Did you know from when you were in school that you wanted to be a doctor?

Not really, I wasn’t too much of an academic when I started at College. I was definitely more interested in sport, mainly cricket and soccer, and actually thought that’s what I would do professionally. Then, later in high school, we had an away rugby fixture at Pretoria Boy’s High School and I broke my arm during my game. When I was taken to the hospital, it was that experience and watching the orthopaedic surgeon at work that sparked my interest with regards to medicine. Of course, not being an academic, I had to get my grades up. That meant dropping to second team soccer and some other sacrifices I had to make along the way in order to achieve my goals.

What were your favourite subjects in high school?

I always loved biology. Even when my focus was sport, I still had an interest in biology and physics. I’ve actually also always loved accounting and even considered doing it at a tertiary level but ended up going the medical route. Another subject I really enjoyed was Mr Mhlongo’s IsiZulu class. Mostly for social reasons, the way he teaches made the lesson an interactive experience, so we all used to really look forward to his lessons.

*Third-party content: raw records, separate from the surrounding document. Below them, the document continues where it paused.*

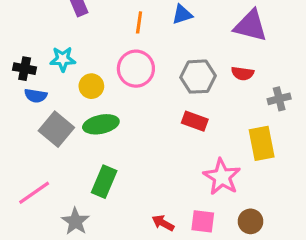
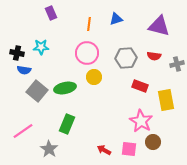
yellow circle: (91, 86) -> (94, 77), moved
gray cross: (279, 99) -> (177, 64), moved
red rectangle: (195, 121) -> (140, 86), moved
brown circle: (250, 221) -> (153, 142), moved

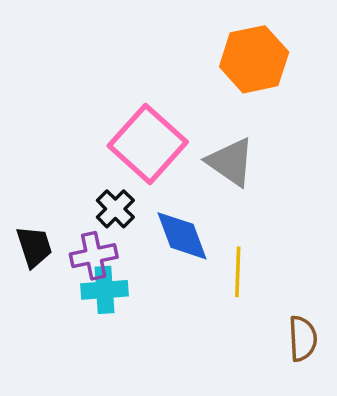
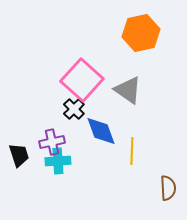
black cross: (115, 209) -> (74, 109), moved
black trapezoid: (34, 247) -> (19, 155), moved

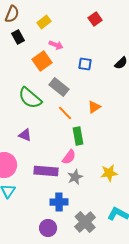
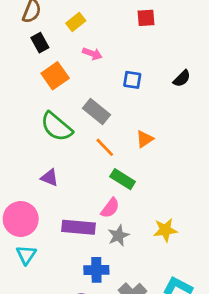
red square: (95, 19) -> (146, 18), turned 32
orange square: (42, 61) -> (55, 76), moved
green rectangle: (78, 136) -> (123, 179), turned -48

Do you have any words of advice or encouragement for the College Community with regards to the Covid-19 pandemic?

I guess if anything, I would say don’t fall into the trap of relaxing as the regulations are being eased. The fact that the regulations are easing up, does not mean the virus is and it certainly doesn’t guarantee the worst is over for us as a country. We need to come together… by continuing to wear our masks, washing of hands and keeping our distance.

Then to the students and 6th formers in particular… having had to sit my pulmonology exam during this time, I can relate to what the matrics are going through. I cannot stress this enough to those boys, that preparation is key even in the midst of the challenges! This pandemic has allowed you an opportunity to learn some new skills, to learn to adapt, that is a blessing in disguise. The skills gained will hold you in good stead as you move forward as self-study and online learning forms a big part of your learning and development at tertiary institutions.

To the teaching staff at the school, I would also like to thank them for their effort in being able to provide teaching and learning opportunities to the boys under atypical circumstances.

And in closing, I think that it’s important to highlight important issues apart from COVID that are currently plaguing our beautiful country and society. The issue of gender based violence and race relations – as men, young and old we have a collective responsibility to treat the woman and children of our country with love, compassion, kindness whilst offering them safety and protection. We also have a great opportunity to start having honest conversations pertaining to race relations and come up with solutions which will ensure that future generations of College boys and Old boys work together for the greater good of not only the school but society at large. Maritzburg College naturally being a leader, is perfectly positioned to take the lead regarding how we navigate these issues and thereby forming the blue-print for other schools and society to follow. I would love to see and look forward to my alma mater continuing to make a real difference in our society at large.